Page images and extracted text
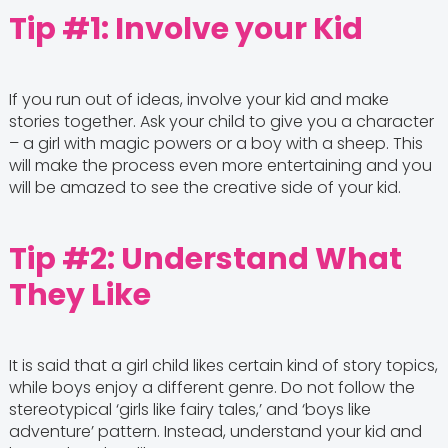
Tip #1: Involve your Kid
If you run out of ideas, involve your kid and make
stories together. Ask your child to give you a character
– a girl with magic powers or a boy with a sheep. This
will make the process even more entertaining and you
will be amazed to see the creative side of your kid.
Tip #2: Understand What
They Like
It is said that a girl child likes certain kind of story topics,
while boys enjoy a different genre. Do not follow the
stereotypical ‘girls like fairy tales,’ and ‘boys like
adventure’ pattern. Instead, understand your kid and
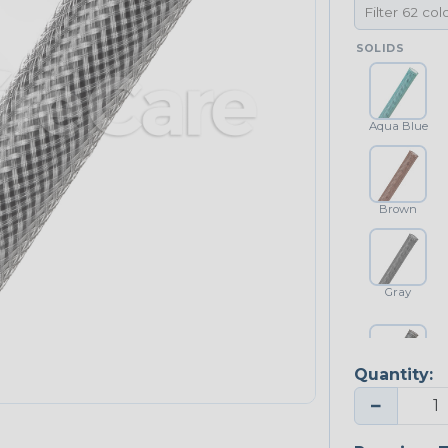
SOLIDS
Aqua Blue
Brown
Gray
Quantity:
Platinum Gray
−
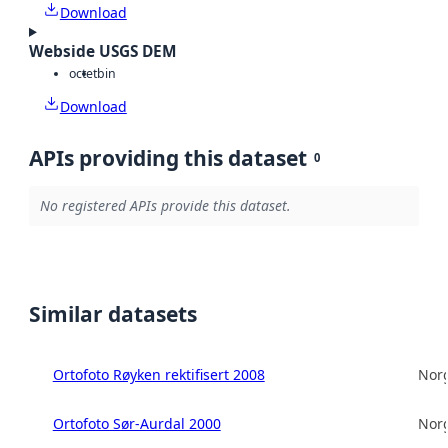
Download
Webside USGS DEM
octet
bin
Download
APIs providing this dataset
0
No registered APIs provide this dataset.
Similar datasets
Ortofoto Røyken rektifisert 2008
Norg
Ortofoto Sør-Aurdal 2000
Norg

• PROBLEM REQUIREMENTS:
Your output should consist solely of the lines from the line containing "stereotypical ‘girls like" through the end of the data above, copied exactly, with images removed.

• TASK OUTPUT:
stereotypical ‘girls like fairy tales,’ and ‘boys like
adventure’ pattern. Instead, understand your kid and
SOLIDS
Aqua Blue
Brown
Gray
Quantity:
Platinum Gray
−
Download
Webside USGS DEM
octet
bin
Download
APIs providing this dataset
0
No registered APIs provide this dataset.
Similar datasets
Ortofoto Røyken rektifisert 2008
Norg
Ortofoto Sør-Aurdal 2000
Norg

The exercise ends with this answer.